Sentuhan lembut di bibir itu terus membekas di dalam benaknya; berputar berulang kali bagai rekaman dari sebuah kaset yang rusak. Berulang kali ia mencoba melupakan hal itu, namun pikirannya terus menolak. Ia pasrah, membiarkan ingatan itu terus mengganggunya tanpa menyadari apa yang akan terjadi.

Harry Potter seharusnya tidak pernah mau mengiyakan permintaan Seamus Finnigan mengenai taruhan tidak masuk akal yang dilakukan pemuda itu dengan Ron. Tidak. Ia berharap kalau dirinya bisa memutar kembali waktu untuk menolak hal tersebut kemudian menjalani hari-harinya yang membosankan di tahun terakhirnya di Hogwarts. Ya. Harusnya itulah yang ia lakukan sekarang dan bukan melamun seperti orang bodoh sementara kedua matanya tidak lepas memandang ke arah meja panjang asrama Slytherin.

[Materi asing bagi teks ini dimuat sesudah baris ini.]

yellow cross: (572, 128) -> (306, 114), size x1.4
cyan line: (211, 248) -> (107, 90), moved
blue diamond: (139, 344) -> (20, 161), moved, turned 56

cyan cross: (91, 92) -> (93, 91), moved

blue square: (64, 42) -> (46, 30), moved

Sampai sekarang Harry tidak bisa melupakan apa yang terjadi di malam sebelum liburan Natal dua bulan yang lalu. Malam di mana ia mulai meragukan orientasi seksualnya sendiri. Malam di mana seluruh mimpi buruknya digantikan oleh mimpi yang lain. Ia tidak mempunyai pikiran kotor mengenai seorang pemuda berambut pirang dengan sepasang iris kelabu yang menatap matanya lalu terbangun dengan masalah yang sama di pagi hari. Harry menolak untuk mengakui hal itu. Ia lebih menyalahkan hormon remajanya. Ya. Hanya hormon yang terlalu berlebihan. Hormon remaja yang juga membuatnya terkadang tidak lepas menatap bibir merah itu.

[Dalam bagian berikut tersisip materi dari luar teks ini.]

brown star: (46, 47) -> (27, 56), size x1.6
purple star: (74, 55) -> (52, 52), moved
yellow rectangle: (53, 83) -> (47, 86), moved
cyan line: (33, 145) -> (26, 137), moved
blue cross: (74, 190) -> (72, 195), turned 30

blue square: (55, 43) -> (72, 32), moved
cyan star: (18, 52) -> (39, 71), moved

Bibir merah yang pernah bersentuhan dengan bibirnya...

。。。

More Than Just A Kiss

Harry Potter © J.K. Rowling.

Warning: deskripsi mendominasi, SLASH, OOC, dsb.

。。。

"... Come on, Harry. Ini hanya sebuah tantangan."

Harry masih ingat perkataan Seamus malam itu. Ia masih ingat bagaimana Seamus menceritakan sebuah taruhan yang dilakukan dengan Ron. Bagaimana kedua teman asramanya menyuruhnya mencari Malfoy dan mencium bibir pemuda itu—tepat di bibir. Tentu saja Harry menganggap mereka berdua kurang waras. Mencium seorang Draco Malfoy? Harry pasti akan lebih memilih untuk mencium Testral—atau mungkin Buckbeak—daripada sang Pangeran Slytherin tersebut.

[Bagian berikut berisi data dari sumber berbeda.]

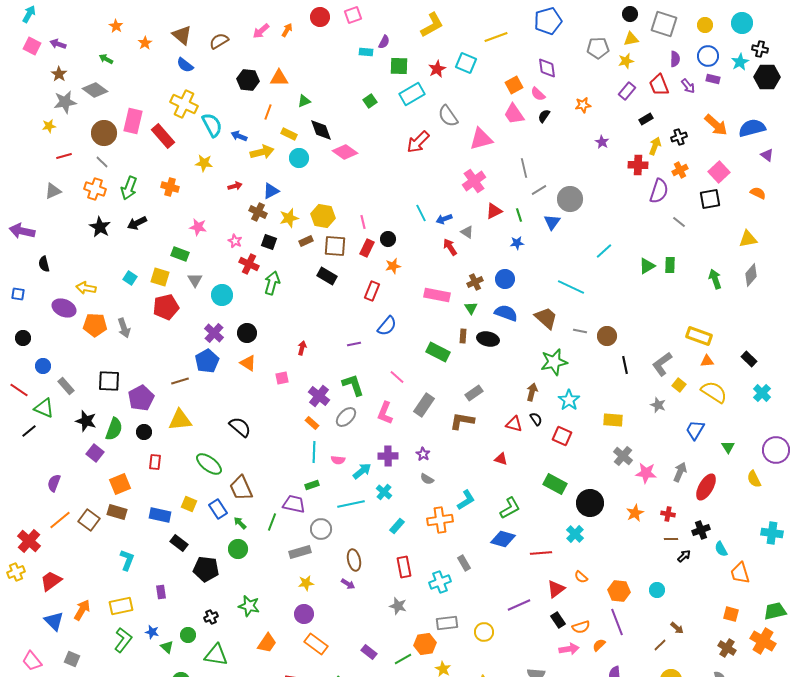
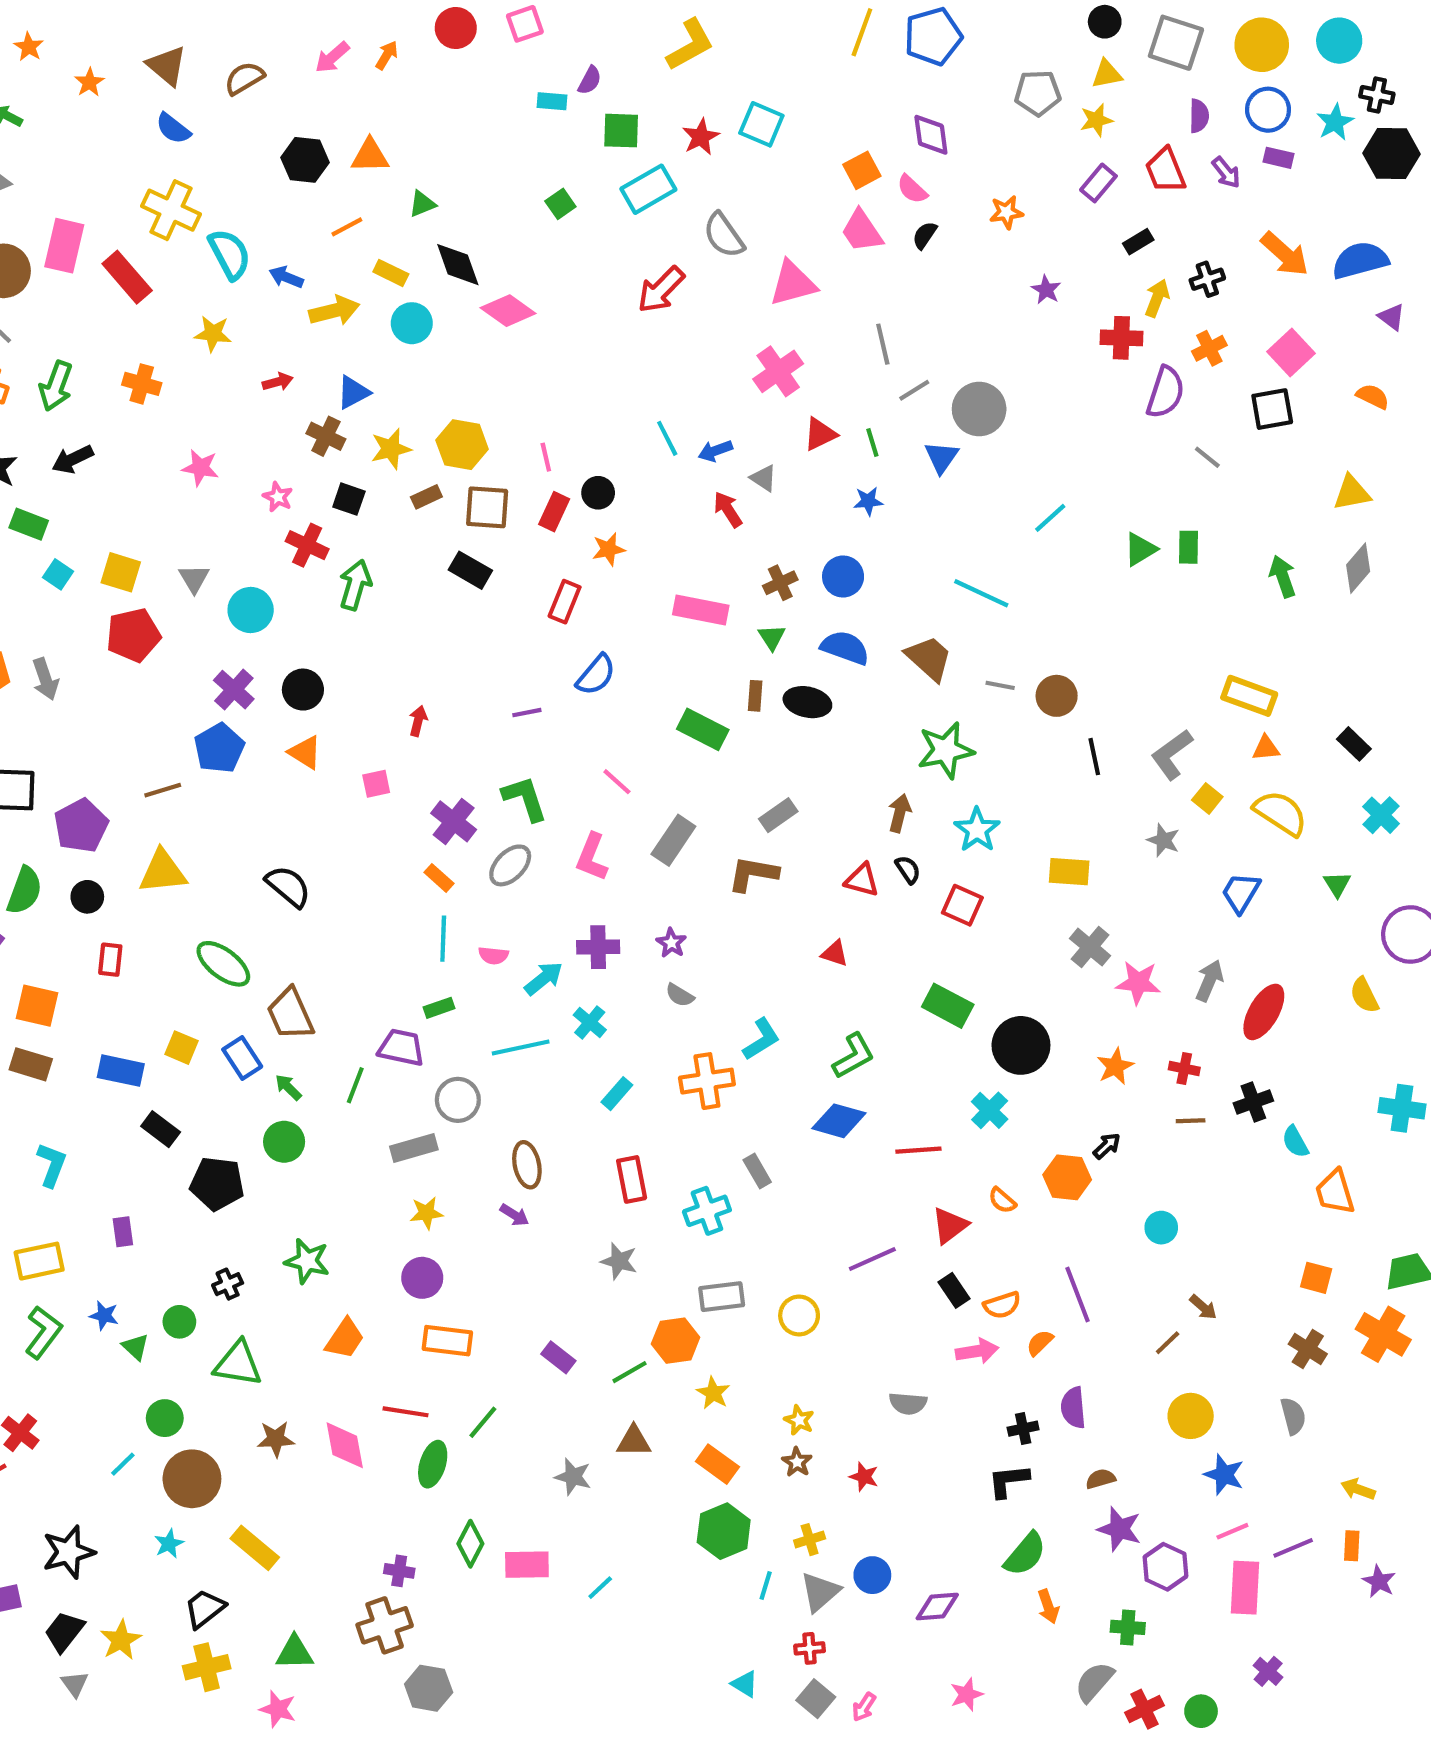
yellow circle: (705, 25) -> (1262, 45), size x1.6
yellow line: (496, 37) -> (862, 32), moved, turned -50
orange line: (268, 112) -> (347, 227), turned 42
green rectangle: (180, 254) -> (29, 524), moved
green triangle: (728, 447) -> (1337, 884), moved
orange square: (120, 484) -> (37, 1006), turned 35
black arrow: (684, 556) -> (1107, 1146), moved
orange hexagon: (619, 591) -> (1067, 1177), moved
orange rectangle: (316, 644) -> (447, 1341), turned -30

"Kau berani berhadapan dengan Kau-tahu—maksudku Voldemort dan para Pelahap Maut, tapi tidak berani menghampiri dan mencium Malfoy, Harry? Ayolah, kau seorang Gryffindor atau bukan? Sepertinya bukan hal yang sulit kaulakukan jika ini hanya sebuah tantangan? Hanya sebuah ciuman di bibir. Tidak lebih."

Harry tidak tahu apa yang membuat ia pada akhirnya menyetujui tantangan dari Seamus sementara dirinya tahu sendiri sahabat baiknya—Ron—tengah bertaruh dengan pemuda dari keluarga Finnigan itu; mempertaruhkan beberapa galleon dan Cokelat Kodok mengenai apakah dirinya berani mencium seorang Draco Malfoy atau tidak. Harry sungguh tidak tahu apa yang sudah merasukinya untuk berbuat seperti itu.

Dan malam berikutnya, sudah terlambat bagi Harry untuk mundur ketika ia berada di koridor yang sama dengan pewaris nama Malfoy itu. Harry bertaruh baik Seamus dan Ron pasti sudah mengetahui jadwal patroli dari Ketua Murid Laki-Laki Hogwarts tersebut saat kedua orang itu menyuruhnya untuk berjalan di koridor lantai tiga kastil Hogwarts. Ia hanya bisa memutar kedua bola matanya mendengar perbincangan samar-samar dari Ron dan Seamus dari balik Jubah Gaib miliknya.

Harry tidak terlalu ingat apa yang terjadi malam itu. Hal terakhir yang diingatnya adalah Malfoy yang tanpa basa-basi mengancamnya untuk mengurangi poin Gryffindor jika ia tidak segera kembali ke asrama dan ia yang dengan cepat meraih bagian depan jubah Malfoy untuk menempelkan bibirnya di bibir pemuda itu. Ia hanya ingin segera memenuhi tantangan Seamus dan kembali ke kamarnya kemudian menggelung diri di sana. Hanya itu. Ia tidak pernah menyangka kalau si pirang malah mendorongnya ke dinding terdekat; menekan bahunya dengan keras. Harry bisa melihat kedua iris kelabu Malfoy melebar sebelum menyadari pemuda itu mendekatkan wajah mereka.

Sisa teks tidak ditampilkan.